*** Provided records ***

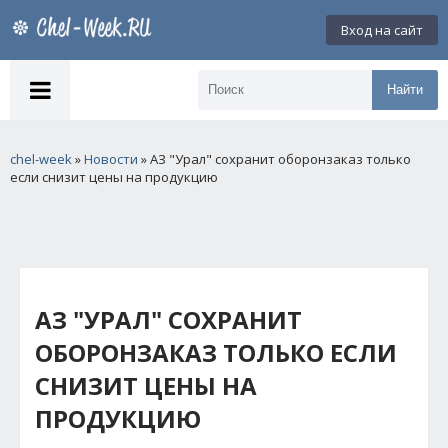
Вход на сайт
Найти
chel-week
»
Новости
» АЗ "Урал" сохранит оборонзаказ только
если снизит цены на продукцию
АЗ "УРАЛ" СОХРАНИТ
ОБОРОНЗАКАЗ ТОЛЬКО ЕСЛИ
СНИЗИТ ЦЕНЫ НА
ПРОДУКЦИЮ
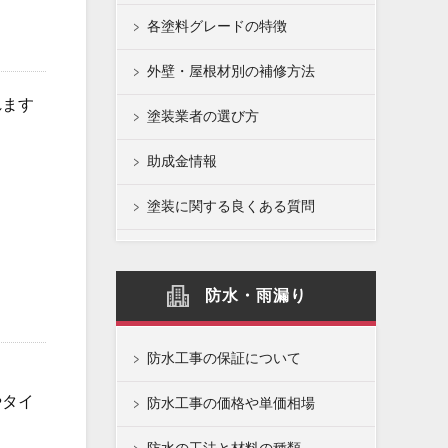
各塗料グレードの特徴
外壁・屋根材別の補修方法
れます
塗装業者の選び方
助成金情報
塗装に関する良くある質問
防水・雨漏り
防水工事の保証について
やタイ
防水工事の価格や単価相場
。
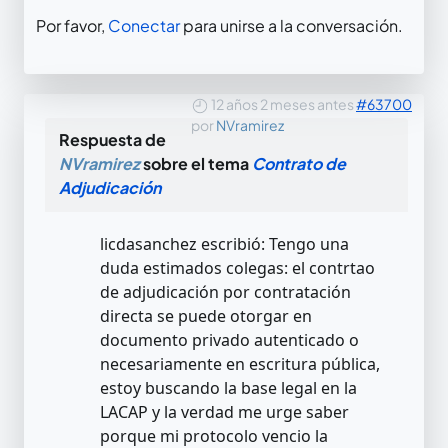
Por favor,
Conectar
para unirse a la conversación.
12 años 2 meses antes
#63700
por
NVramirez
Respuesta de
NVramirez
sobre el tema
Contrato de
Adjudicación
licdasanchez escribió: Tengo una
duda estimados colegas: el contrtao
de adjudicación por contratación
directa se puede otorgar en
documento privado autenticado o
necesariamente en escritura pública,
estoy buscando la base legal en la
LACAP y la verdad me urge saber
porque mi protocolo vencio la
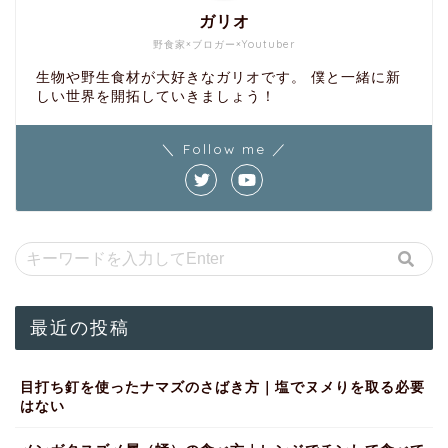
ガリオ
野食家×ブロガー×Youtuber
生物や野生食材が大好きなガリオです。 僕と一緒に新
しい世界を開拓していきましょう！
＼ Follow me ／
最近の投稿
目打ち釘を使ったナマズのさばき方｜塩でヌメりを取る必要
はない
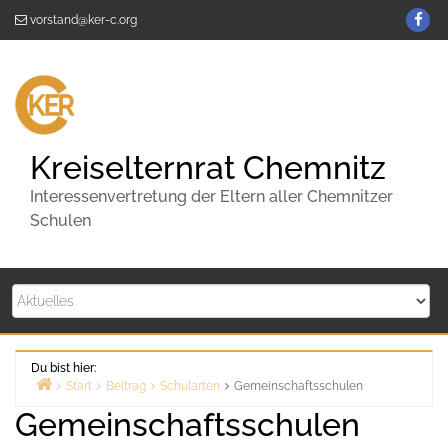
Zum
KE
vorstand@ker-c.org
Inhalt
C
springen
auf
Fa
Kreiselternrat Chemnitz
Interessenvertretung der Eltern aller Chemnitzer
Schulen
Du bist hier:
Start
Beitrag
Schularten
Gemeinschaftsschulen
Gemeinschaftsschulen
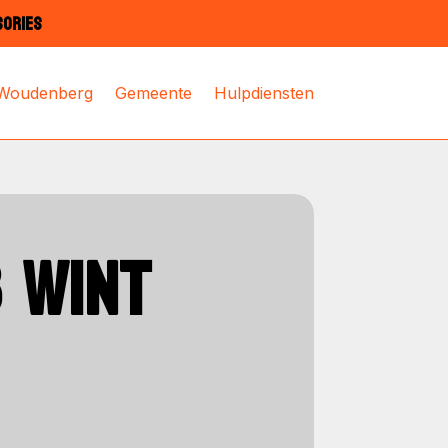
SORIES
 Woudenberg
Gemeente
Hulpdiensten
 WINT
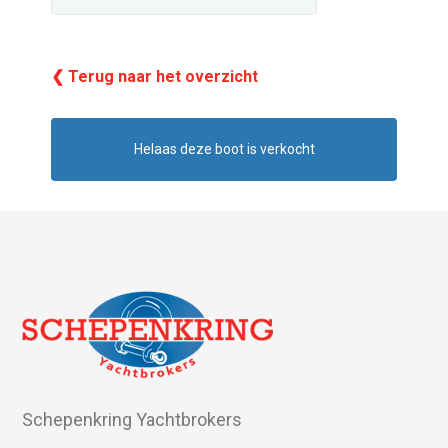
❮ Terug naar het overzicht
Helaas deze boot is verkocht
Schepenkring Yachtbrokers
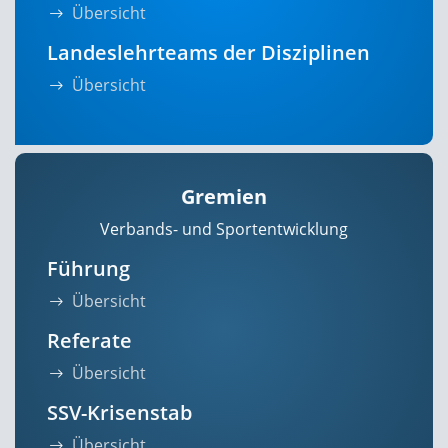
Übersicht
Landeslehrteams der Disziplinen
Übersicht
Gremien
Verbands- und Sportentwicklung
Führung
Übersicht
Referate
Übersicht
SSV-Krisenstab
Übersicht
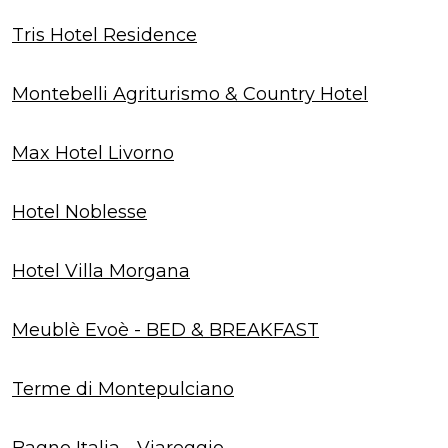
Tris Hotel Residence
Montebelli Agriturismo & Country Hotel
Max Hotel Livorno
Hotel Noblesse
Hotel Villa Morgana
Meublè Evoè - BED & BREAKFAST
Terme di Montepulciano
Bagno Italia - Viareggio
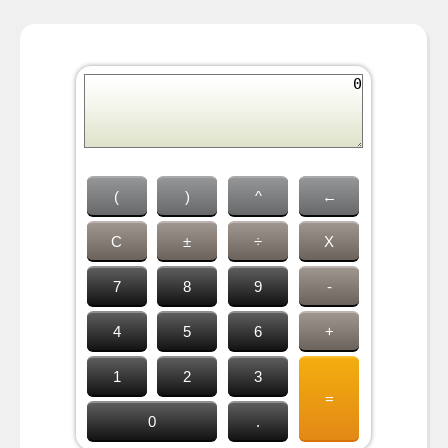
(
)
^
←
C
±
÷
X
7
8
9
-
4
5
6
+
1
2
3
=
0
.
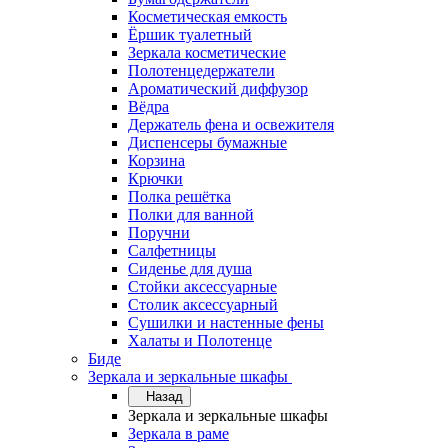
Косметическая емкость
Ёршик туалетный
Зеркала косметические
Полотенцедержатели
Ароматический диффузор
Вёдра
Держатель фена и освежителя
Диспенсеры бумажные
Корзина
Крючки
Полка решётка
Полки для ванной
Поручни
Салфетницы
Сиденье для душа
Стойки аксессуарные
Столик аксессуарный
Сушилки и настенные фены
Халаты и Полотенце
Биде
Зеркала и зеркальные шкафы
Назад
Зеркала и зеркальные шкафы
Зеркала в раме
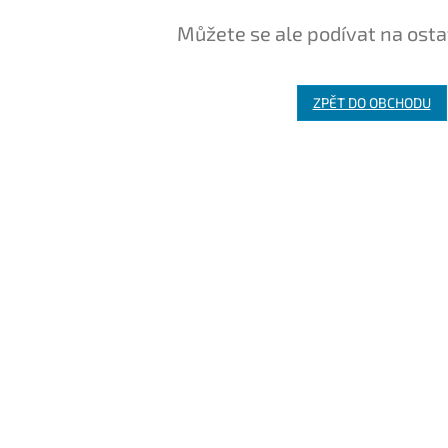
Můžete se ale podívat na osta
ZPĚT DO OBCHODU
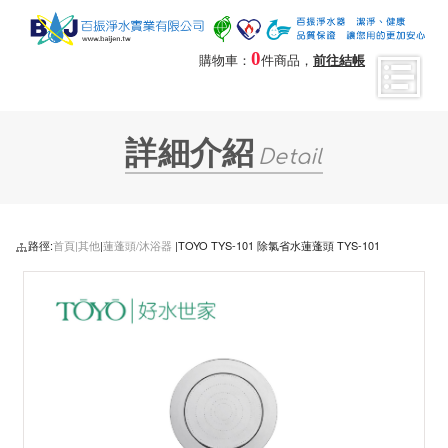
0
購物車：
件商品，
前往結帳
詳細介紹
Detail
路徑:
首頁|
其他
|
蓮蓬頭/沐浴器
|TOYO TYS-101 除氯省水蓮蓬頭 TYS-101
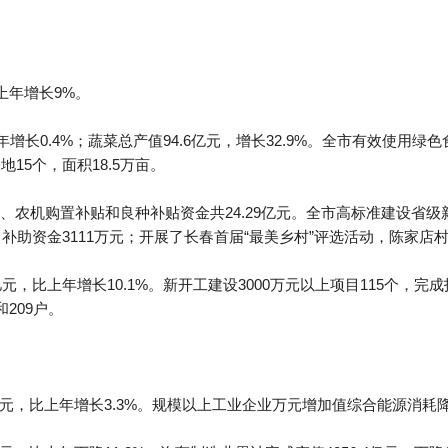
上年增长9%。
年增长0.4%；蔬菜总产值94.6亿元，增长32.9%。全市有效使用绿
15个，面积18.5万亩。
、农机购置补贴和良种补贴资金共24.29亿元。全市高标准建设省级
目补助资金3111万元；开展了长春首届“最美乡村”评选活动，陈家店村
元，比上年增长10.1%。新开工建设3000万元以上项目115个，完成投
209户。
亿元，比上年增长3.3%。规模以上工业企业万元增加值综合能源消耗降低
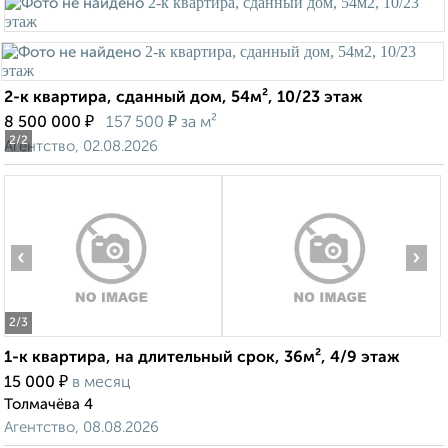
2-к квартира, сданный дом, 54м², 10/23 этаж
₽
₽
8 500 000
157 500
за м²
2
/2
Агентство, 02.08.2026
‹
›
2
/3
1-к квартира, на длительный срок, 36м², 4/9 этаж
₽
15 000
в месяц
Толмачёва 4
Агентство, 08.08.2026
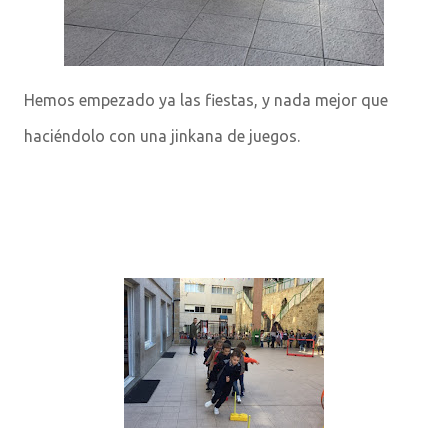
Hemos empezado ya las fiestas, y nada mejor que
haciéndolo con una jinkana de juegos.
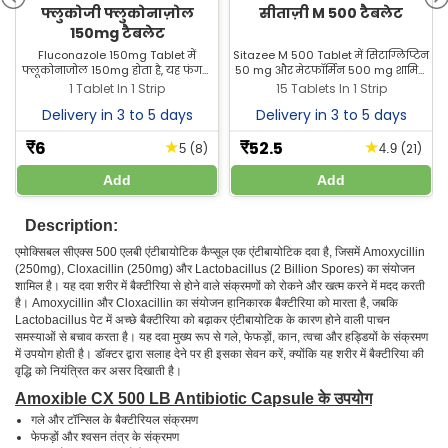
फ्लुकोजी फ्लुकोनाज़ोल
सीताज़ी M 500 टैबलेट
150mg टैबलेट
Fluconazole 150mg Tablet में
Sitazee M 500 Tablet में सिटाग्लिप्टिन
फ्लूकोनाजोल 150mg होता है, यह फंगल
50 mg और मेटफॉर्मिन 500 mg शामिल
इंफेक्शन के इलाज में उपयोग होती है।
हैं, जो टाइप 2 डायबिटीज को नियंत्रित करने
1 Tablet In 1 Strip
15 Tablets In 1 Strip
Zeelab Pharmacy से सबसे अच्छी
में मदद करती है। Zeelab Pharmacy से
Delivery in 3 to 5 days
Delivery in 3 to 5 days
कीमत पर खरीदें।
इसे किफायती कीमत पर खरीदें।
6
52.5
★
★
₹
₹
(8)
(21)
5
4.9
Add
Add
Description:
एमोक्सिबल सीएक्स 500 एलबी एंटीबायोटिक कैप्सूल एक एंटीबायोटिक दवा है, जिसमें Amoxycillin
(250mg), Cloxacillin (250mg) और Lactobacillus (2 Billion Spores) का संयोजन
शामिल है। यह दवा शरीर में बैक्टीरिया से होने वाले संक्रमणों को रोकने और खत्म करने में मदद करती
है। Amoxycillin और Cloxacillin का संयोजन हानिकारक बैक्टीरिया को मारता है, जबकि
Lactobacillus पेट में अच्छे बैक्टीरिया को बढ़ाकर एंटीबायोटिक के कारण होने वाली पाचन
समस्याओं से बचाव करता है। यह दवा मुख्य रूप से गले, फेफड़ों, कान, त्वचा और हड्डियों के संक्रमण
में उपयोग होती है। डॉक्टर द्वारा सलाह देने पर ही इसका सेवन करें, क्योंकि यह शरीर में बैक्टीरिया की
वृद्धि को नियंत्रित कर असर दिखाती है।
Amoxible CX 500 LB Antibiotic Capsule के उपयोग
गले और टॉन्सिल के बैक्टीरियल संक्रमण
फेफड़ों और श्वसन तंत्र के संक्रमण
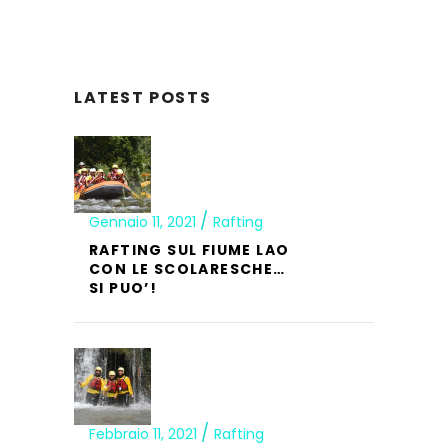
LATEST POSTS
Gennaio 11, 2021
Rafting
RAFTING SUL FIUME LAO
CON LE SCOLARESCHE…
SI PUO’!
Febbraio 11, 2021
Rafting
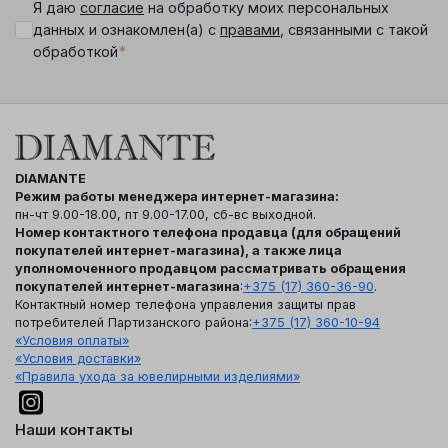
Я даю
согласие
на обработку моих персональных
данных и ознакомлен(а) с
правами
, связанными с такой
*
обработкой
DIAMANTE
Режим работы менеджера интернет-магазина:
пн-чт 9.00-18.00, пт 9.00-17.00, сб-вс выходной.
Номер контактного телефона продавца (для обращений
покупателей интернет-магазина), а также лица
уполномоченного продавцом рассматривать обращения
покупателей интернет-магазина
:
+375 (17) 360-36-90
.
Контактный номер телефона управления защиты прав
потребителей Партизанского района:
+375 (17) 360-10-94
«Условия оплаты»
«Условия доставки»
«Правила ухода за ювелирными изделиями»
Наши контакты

*** End of Provided records ***

▶ _Action item_
Once the pictures are set aside, output all of the data above verbatim.

▶ _Task answer_
Вход на сайт
Найти
chel-week
»
Новости
» АЗ "Урал" сохранит оборонзаказ только
если снизит цены на продукцию
АЗ "УРАЛ" СОХРАНИТ
ОБОРОНЗАКАЗ ТОЛЬКО ЕСЛИ
СНИЗИТ ЦЕНЫ НА
ПРОДУКЦИЮ
各塗料グレードの特徴
外壁・屋根材別の補修方法
れます
塗装業者の選び方
助成金情報
塗装に関する良くある質問
防水・雨漏り
防水工事の保証について
やタイ
防水工事の価格や単価相場
。
Por favor,
Conectar
para unirse a la conversación.
12 años 2 meses antes
#63700
por
NVramirez
Respuesta de
NVramirez
sobre el tema
Contrato de
Adjudicación
licdasanchez escribió: Tengo una
duda estimados colegas: el contrtao
de adjudicación por contratación
directa se puede otorgar en
documento privado autenticado o
necesariamente en escritura pública,
estoy buscando la base legal en la
LACAP y la verdad me urge saber
porque mi protocolo vencio la
ガリオ
野食家×ブロガー×Youtuber
生物や野生食材が大好きなガリオです。 僕と一緒に新
しい世界を開拓していきましょう！
＼ Follow me ／
最近の投稿
目打ち釘を使ったナマズのさばき方｜塩でヌメりを取る必要
はない
Zum
KE
vorstand@ker-c.org
Inhalt
C
springen
auf
Fa
Kreiselternrat Chemnitz
Interessenvertretung der Eltern aller Chemnitzer
Schulen
Du bist hier:
Start
Beitrag
Schularten
Gemeinschaftsschulen
Gemeinschaftsschulen
SORIES
 Woudenberg
Gemeente
Hulpdiensten
 WINT
❮ Terug naar het overzicht
Helaas deze boot is verkocht
Schepenkring Yachtbrokers
Übersicht
Landeslehrteams der Disziplinen
Übersicht
Gremien
Verbands- und Sportentwicklung
Führung
Übersicht
Referate
Übersicht
SSV-Krisenstab
Übersicht
Tris Hotel Residence
Montebelli Agriturismo & Country Hotel
Max Hotel Livorno
Hotel Noblesse
Hotel Villa Morgana
Meublè Evoè - BED & BREAKFAST
Terme di Montepulciano
Bagno Italia - Viareggio
(
)
^
←
C
±
÷
X
7
8
9
-
4
5
6
+
1
2
3
=
0
.
Косметическая емкость
Ёршик туалетный
Зеркала косметические
Полотенцедержатели
Ароматический диффузор
Вёдра
Держатель фена и освежителя
Диспенсеры бумажные
Корзина
Крючки
Полка решётка
Полки для ванной
Поручни
Салфетницы
Сиденье для душа
Стойки аксессуарные
Столик аксессуарный
Сушилки и настенные фены
Халаты и Полотенце
Биде
Зеркала и зеркальные шкафы
Назад
Зеркала и зеркальные шкафы
Зеркала в раме
Můžete se ale podívat na osta
ZPĚT DO OBCHODU
0
購物車：
件商品，
前往結帳
詳細介紹
Detail
路徑:
首頁|
其他
|
蓮蓬頭/沐浴器
|TOYO TYS-101 除氯省水蓮蓬頭 TYS-101
上年增长9%。
年增长0.4%；蔬菜总产值94.6亿元，增长32.9%。全市有效使用绿
15个，面积18.5万亩。
、农机购置补贴和良种补贴资金共24.29亿元。全市高标准建设省级
目补助资金3111万元；开展了长春首届“最美乡村”评选活动，陈家店村
元，比上年增长10.1%。新开工建设3000万元以上项目115个，完成投
209户。
亿元，比上年增长3.3%。规模以上工业企业万元增加值综合能源消耗降低
2-к квартира, сданный дом, 54м², 10/23 этаж
₽
₽
8 500 000
157 500
за м²
2
/2
Агентство, 02.08.2026
‹
›
2
/3
1-к квартира, на длительный срок, 36м², 4/9 этаж
₽
15 000
в месяц
Толмачёва 4
Агентство, 08.08.2026
Hemos empezado ya las fiestas, y nada mejor que
haciéndolo con una jinkana de juegos.
फ्लुकोजी फ्लुकोनाज़ोल
सीताज़ी M 500 टैबलेट
150mg टैबलेट
Fluconazole 150mg Tablet में
Sitazee M 500 Tablet में सिटाग्लिप्टिन
फ्लूकोनाजोल 150mg होता है, यह फंगल
50 mg और मेटफॉर्मिन 500 mg शामिल
इंफेक्शन के इलाज में उपयोग होती है।
हैं, जो टाइप 2 डायबिटीज को नियंत्रित करने
1 Tablet In 1 Strip
15 Tablets In 1 Strip
Zeelab Pharmacy से सबसे अच्छी
में मदद करती है। Zeelab Pharmacy से
Delivery in 3 to 5 days
Delivery in 3 to 5 days
कीमत पर खरीदें।
इसे किफायती कीमत पर खरीदें।
6
52.5
★
★
₹
₹
(8)
(21)
5
4.9
Add
Add
Description:
एमोक्सिबल सीएक्स 500 एलबी एंटीबायोटिक कैप्सूल एक एंटीबायोटिक दवा है, जिसमें Amoxycillin
(250mg), Cloxacillin (250mg) और Lactobacillus (2 Billion Spores) का संयोजन
शामिल है। यह दवा शरीर में बैक्टीरिया से होने वाले संक्रमणों को रोकने और खत्म करने में मदद करती
है। Amoxycillin और Cloxacillin का संयोजन हानिकारक बैक्टीरिया को मारता है, जबकि
Lactobacillus पेट में अच्छे बैक्टीरिया को बढ़ाकर एंटीबायोटिक के कारण होने वाली पाचन
समस्याओं से बचाव करता है। यह दवा मुख्य रूप से गले, फेफड़ों, कान, त्वचा और हड्डियों के संक्रमण
में उपयोग होती है। डॉक्टर द्वारा सलाह देने पर ही इसका सेवन करें, क्योंकि यह शरीर में बैक्टीरिया की
वृद्धि को नियंत्रित कर असर दिखाती है।
Amoxible CX 500 LB Antibiotic Capsule के उपयोग
गले और टॉन्सिल के बैक्टीरियल संक्रमण
फेफड़ों और श्वसन तंत्र के संक्रमण
LATEST POSTS
Gennaio 11, 2021
Rafting
RAFTING SUL FIUME LAO
CON LE SCOLARESCHE…
SI PUO’!
Febbraio 11, 2021
Rafting
Я даю
согласие
на обработку моих персональных
данных и ознакомлен(а) с
правами
, связанными с такой
*
обработкой
DIAMANTE
Режим работы менеджера интернет-магазина:
пн-чт 9.00-18.00, пт 9.00-17.00, сб-вс выходной.
Номер контактного телефона продавца (для обращений
покупателей интернет-магазина), а также лица
уполномоченного продавцом рассматривать обращения
покупателей интернет-магазина
:
+375 (17) 360-36-90
.
Контактный номер телефона управления защиты прав
потребителей Партизанского района:
+375 (17) 360-10-94
«Условия оплаты»
«Условия доставки»
«Правила ухода за ювелирными изделиями»
Наши контакты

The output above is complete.